Inside the Blackheath tunnel - image: Network Rail

The Blackheath tunnel will close for 10 weeks from June 1 to allow for £10m of essential repairs. 

Trains will not run between Blackheath and Charlton as Network Rail carries out work on the 175-year-old London tunnel. 

Southeastern trains which normally run through the tunnel will be diverted via other routes during the closure.

The tunnel will reopen on Monday, August 12 when services between Blackheath and Charlton will resume. 

The essential work will involve cleaning soot from tunnel using a specialist industrial vacuum cleaner and replacing tens of thousands of bricks damaged by the freezing and thawing of rainwater. 

Network Rail will also install a new concrete tunnel lining to stop water leaking into the tunnel. 

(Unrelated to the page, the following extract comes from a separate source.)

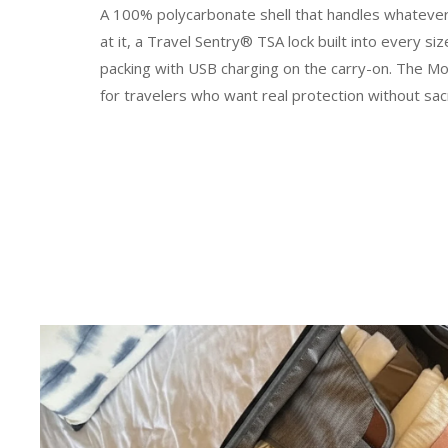
A 100% polycarbonate shell that handles whateve
at it, a Travel Sentry® TSA lock built into every 
packing with USB charging on the carry-on. The Mo
for travelers who want real protection without sacr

These extra works will mean less disruption for customers in the long term and will be crucial for the reliable running of the railway long into the future.  

A closure of 10 consecutive weeks is needed because carrying out work in cramped and narrow tunnels is incredibly difficult. 

Network Rail is also planning to work during the daytime and some nights to maximise the productivity of this closure. 

The one-mile-long tunnel, which opened in 1849, is prone to leaks and damage from water which filters through the ground above into the tunnel.

While the tunnel is safe, the wet conditions are damaging the track and electrical equipment, which has caused around 1,000 minutes of delay to Southeastern customers in the past year.

David Davidson, Network Rail’s Kent route director, said: “Working consecutively over 10 weeks means we can reduce the overall disruption to passengers and give them reliability improvements sooner. The alternative would have been a year of weekend closures. 

“We look to manage the impact of work on railway neighbours, carrying out any noisy activities during the day, but with the tunnel more than 20m underground any noise and vibration from the work will be minimal. 

“After we’ve cleared the soot from the tunnel this summer, a full assessment of the extent of further repair work needed next year can be made. 

“We’re really grateful to passengers and neighbours for their patience and are working closely with Southeastern to make sure everyone understands the changes and the impact on their journeys.”